The 7-minute “comedic drama” begins as Gunther (Timothy J. Cox) is celebrating his third anniversary with his wife. His wife is an inflatable sex doll, and an argument ensues between the two over her looks. To fix this, Gunther buys a newer model, one whose looks are more realistic. The mistress causes the wife to run away (read- Gunther throws her in the trash). When Gunther gets home from work one day, he discovers his mistress with someone else. Now, he sets off to find his plastic wife and make amends.
It is entirely possible to make an insightful comedy with real gravitas that revolves around sex toys. One of the main characters of the underrated Mumford made his fortune selling such wares. The entirety of Lars And The Real Girl is heartbreaking brilliance predicated on the idea of a sex doll being treated as an ordinary human being. Doll It Up, written and directed by Yalan Hu, is too short for any dramatic heft to feel genuine, and it is too bland to be comical.
“…wife is an inflatable sex doll, and an argument ensues between the two over her looks. To fix this, Gunther buys a newer model…”
Since movies are a visual medium, bland visuals will make for a dull viewing experience. That is precisely what happens with Doll It Up. Hu has no command of atmosphere or visual cues whatsoever. This extends to the basic, boring camera setups- every shot is medium, or medium close with no background action to enhance any of it. I have literally seen middle schoolers make movies with more inventive camera work. Middle schoolers!
For his part as Gunther, Cox proves the movie’s saving grace. His portrayal of the hapless and dull Gunther is quite affable. When he witnesses his mistress cheating on him, his shock and hurt are conveyed wonderfully through his expressive face. The seriousness with which he puts his wife in the trash, stating they both knew this couldn’t last, is amusing. But even he cannot save this movie.

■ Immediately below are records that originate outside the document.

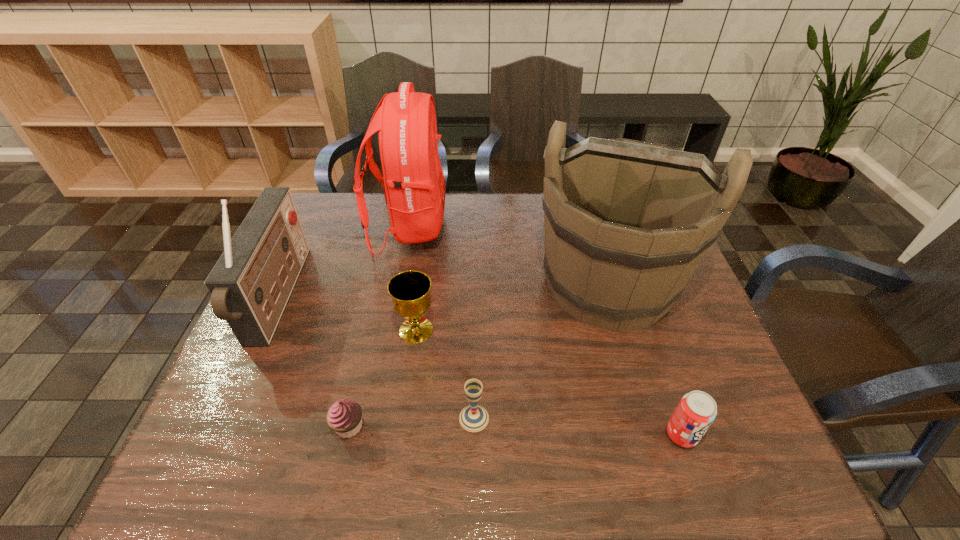 You are a GUI agent. You are given a task and a screenshot of the screen. Output one action in this format:
    pyautogui.click(x=<x>, y=<y>)
    Task: Click on the cupcake at the near edge
    Image resolution: width=960 pixels, height=540 pixels.
    Given the screenshot: What is the action you would take?
    (344, 417)

Locate an element on the screen. Image resolution: width=960 pixels, height=540 pixels. object located in the left edge section of the desktop is located at coordinates (250, 284).

Where is `bucket at the right edge`? This screenshot has width=960, height=540. bucket at the right edge is located at coordinates (626, 223).

At what (x,y) coordinates should I click in order to perform the action: click on soda can at the right edge. Please return your answer as a coordinate pair (x, y). This screenshot has width=960, height=540. Looking at the image, I should click on (697, 410).

Where is `object that is at the far right corner`? The width and height of the screenshot is (960, 540). object that is at the far right corner is located at coordinates (626, 223).

Find the location of a particular element. object located in the near right corner section of the desktop is located at coordinates (697, 410).

Locate an element on the screen. This screenshot has height=540, width=960. blank space at the far edge of the desktop is located at coordinates (476, 214).

This screenshot has height=540, width=960. Find the location of `blank space at the near edge of the desktop`. blank space at the near edge of the desktop is located at coordinates click(x=494, y=480).

Where is `vacant space at the left edge of the desktop`? This screenshot has width=960, height=540. vacant space at the left edge of the desktop is located at coordinates (276, 390).

Find the location of `vacant region at the right edge of the desktop`. vacant region at the right edge of the desktop is located at coordinates (669, 345). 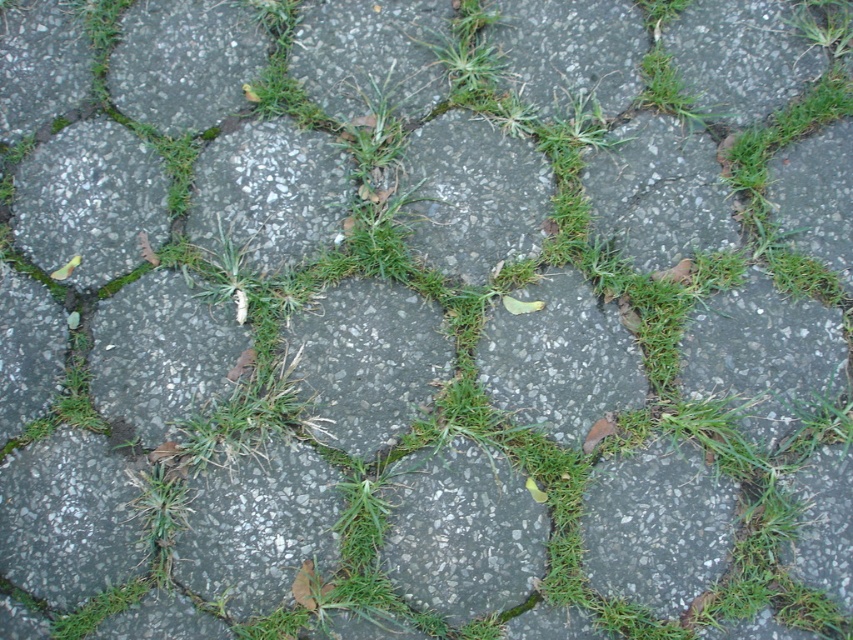 You are standing on the paved surface and want to place a 2.0 meter long ladder horizontally so that it touches the gray concrete stone at center. Is this possible?

The gray concrete stone at center is 1.96 meters from the viewer. Since the ladder is 2.0 meters long, it can just barely reach the stone if placed horizontally, but there might be a slight gap due to the difference in length.

You are standing 10 feet away from the camera position. You want to place a 3.5 feet long wooden plank from your current position to the gray concrete stone at center. Is the plank long enough to reach the stone?

The gray concrete stone at center is 6.44 feet away from the camera. Since you are standing 10 feet away from the camera, the total distance between you and the stone is 10 feet plus 6.44 feet, which equals 16.44 feet. The plank is only 3.5 feet long, so it is not long enough to reach the stone. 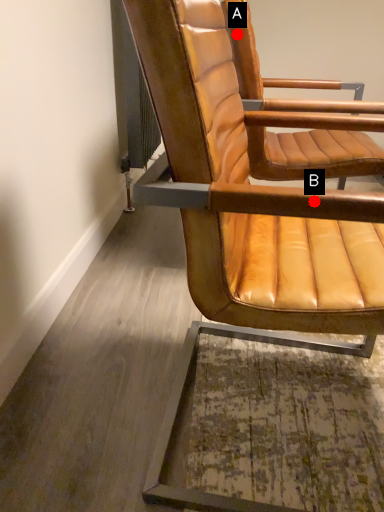 Question: Two points are circled on the image, labeled by A and B beside each circle. Among these points, which one is nearest to the camera?

Choices:
 (A) A is closer
 (B) B is closer

Answer: (B) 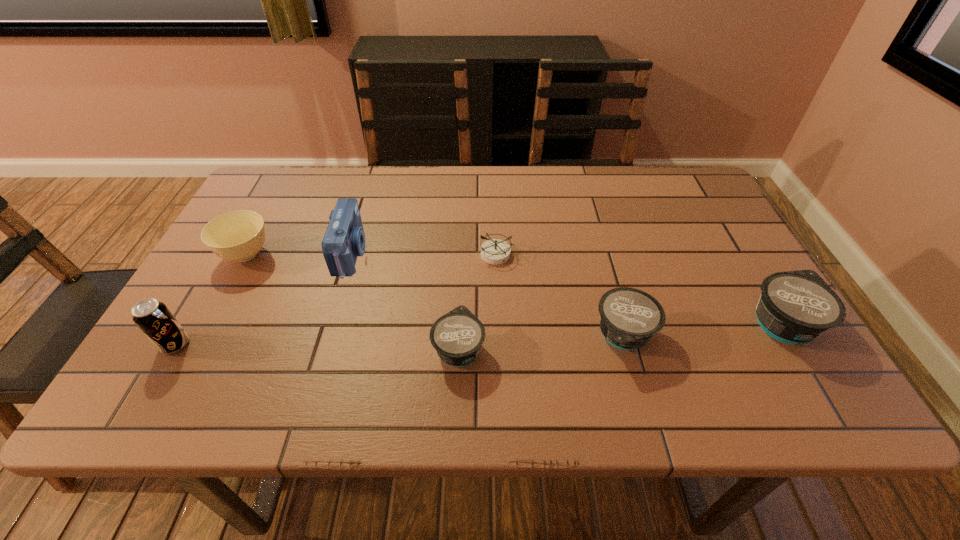 You are a GUI agent. You are given a task and a screenshot of the screen. Output one action in this format:
    pyautogui.click(x=<x>, y=<y>)
    Task: Click on the empty space between the fifth object from right to left and the soda can
    
    Given the screenshot: What is the action you would take?
    pyautogui.click(x=263, y=299)

I want to click on unoccupied area between the camera and the rightmost yogurt, so click(566, 288).

Where is `free spot between the shortest yogurt and the sugar bowl`? This screenshot has width=960, height=540. free spot between the shortest yogurt and the sugar bowl is located at coordinates (352, 301).

At what (x,y) coordinates should I click in order to perform the action: click on object that stands as the third closest to the leftmost yogurt. Please return your answer as a coordinate pair (x, y). Looking at the image, I should click on (344, 240).

This screenshot has width=960, height=540. What are the coordinates of `the fifth closest object to the soda can` in the screenshot? It's located at point(629,317).

Identify which yogurt is the nearest to the sugar bowl. Please provide its 2D coordinates. Your answer should be formatted as a tuple, i.e. [(x, y)], where the tuple contains the x and y coordinates of a point satisfying the conditions above.

[(457, 336)]

Identify which yogurt is located as the nearest to the fifth object from right to left. Please provide its 2D coordinates. Your answer should be formatted as a tuple, i.e. [(x, y)], where the tuple contains the x and y coordinates of a point satisfying the conditions above.

[(457, 336)]

Find the location of a particular element. This screenshot has width=960, height=540. blank area in the image that satisfies the following two spatial constraints: 1. on the lens of the camera; 2. on the left side of the shortest yogurt is located at coordinates (323, 348).

At what (x,y) coordinates should I click in order to perform the action: click on vacant region that satisfies the following two spatial constraints: 1. on the lens of the camera; 2. on the back side of the fifth tallest object. Please return your answer as a coordinate pair (x, y). The image size is (960, 540). Looking at the image, I should click on (326, 336).

You are a GUI agent. You are given a task and a screenshot of the screen. Output one action in this format:
    pyautogui.click(x=<x>, y=<y>)
    Task: Click on the vacant space that satisfies the following two spatial constraints: 1. on the lens of the camera; 2. on the right side of the shortest yogurt
    
    Given the screenshot: What is the action you would take?
    coord(323,348) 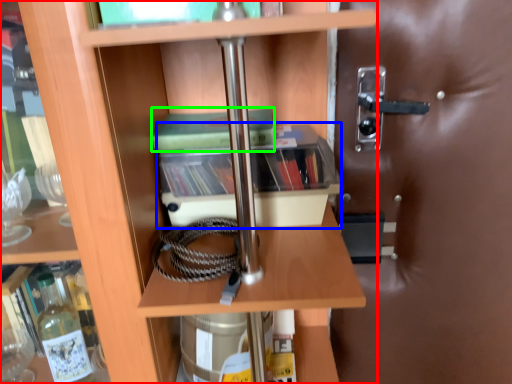 Question: Based on their relative distances, which object is farther from shelf (highlighted by a red box)? Choose from cabinetry (highlighted by a blue box) and paperback book (highlighted by a green box).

See, besides the lackluster directing, the writing is also wanting. Gunther’s motivations, to begin with, don’t make sense. Simply stating he is tired of his wife is not enough reason for the audience. It would help if there was more at that start about the decline of the relationship. This would add weight to the drama and give the ending meaning. More importantly, though, is that it is not amusing. The only gag in the film- treating these sex dolls as being alive- is neither novel nor funny on its own. There are no jokes to speak, yet the movie hits the beats of a comedy. Since there is no dramatic tension, and there is no levity to be found, the audience is left with nothing to engage them.
Hu might be making a statement about how viewing women solely as objects of desire hurts everyone. That is a noble goal, aspirational even. But if that is the aim, Doll It Up falls flat. The story is told entirely from a male’s perspective with every single female being a silent sex doll. This makes it impossible to discern their wants or desires, much less give them anything resembling free will. Meaning that if everything is filtered through a male’s point of view, it cannot give voice to a different gender. So, if that is the intent, it is as muddled and confused as so much else here.
Doll It Up is not amusing, clever, smart, witty, dramatic, or very interesting. Its languid direction ensures that the poorly written lines remain as flat as possible. While the star, Timothy J. Cox, works his butt off to be a likable lead and succeeds, it is not enough to save the movie.